Factors that may guide the medicine choice can include:

• a good response to a certain drug by other family members
• cost or availability
• potential for side effects
• presence of other disorders

In the largest youngster OCD treatment study to date (POTS)1, remission (the absence of any major symptoms) occurred in about 1 in 5 kids on medicine and in more than half of those with medicine and CBT. In addition, many more kids had improvement (but not full remission). Some kids will have no response at all to some medicines, but it does not mean that other medicines will not help.

Every kind of drug has potential side effects.

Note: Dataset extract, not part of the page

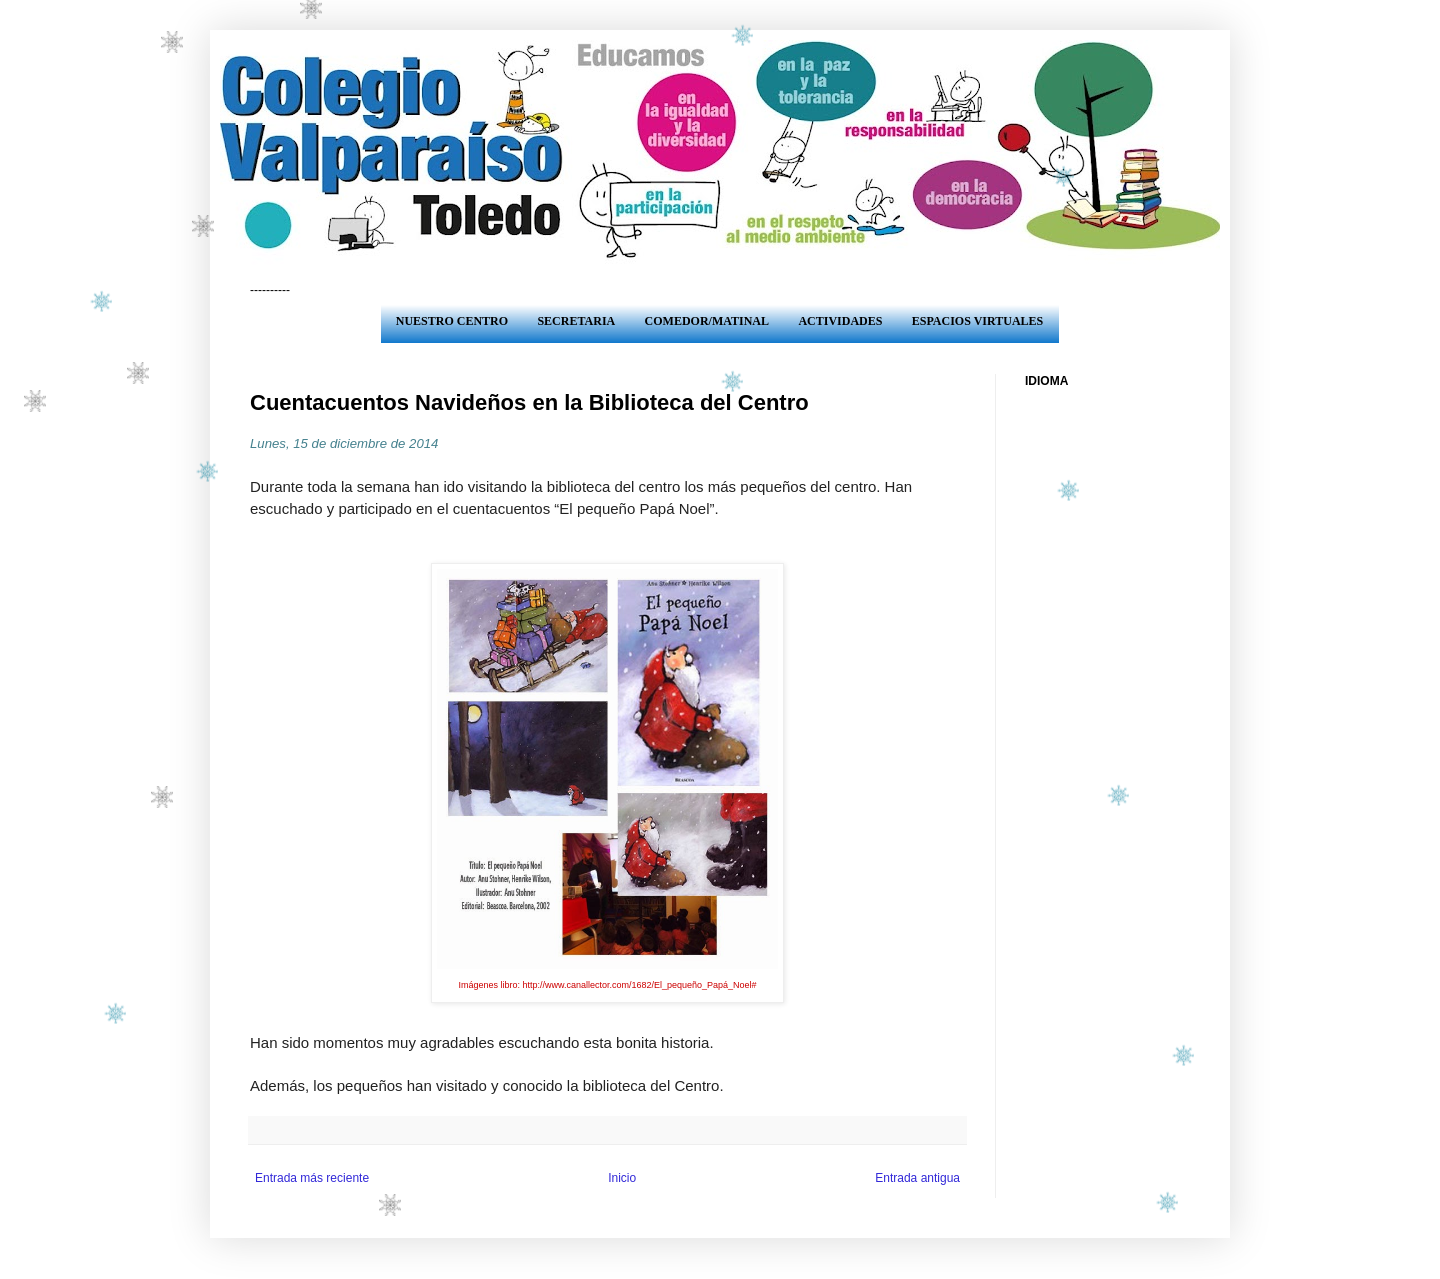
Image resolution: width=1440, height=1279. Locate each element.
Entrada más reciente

These side effects must always be weighed against the benefit. Some common side effects of OCD medicines include:

• a heightened sense of energy
• inability to sit still
• nausea
• sleepiness or insomnia

In general, the other drugs are safer than clomipramine (Anafranil®) which has its own side effects, including:

• concentration problems
• drowsiness
• dry mouth
• problems with urination
• racing heart
• weight gain

For all antidepressants in kids and adolescents, the FDA has issued "black box warnings" about suicidal thoughts and urges. The highest risk period for this is when starting or increasing the dose of the medicine. However, a recent study found no increase in suicidal thoughts in groups of kids with OCD who were studied.

These drugs appear very safe with long-term use and side effects reverse when they are stopped. There is no current evidence that they do permanent damage to the body.

It is important to know that if the first medicine does not improve OCD, another one should be tried. Trying several OCD medicines may be needed. Many people have better results if CBT is added to drug treatment. If the combination of one drug and CBT don't work, adding a second or third medicine can also be tried.

Many doctors suggest that OCD treatment should continue for at least one year, even after the symptoms have stopped. Unfortunately, OCD drugs do not "cure" the illness. When medicine is stopped, symptoms often return within a few weeks to months. If they return, most patients will respond well after starting to take the medicine again.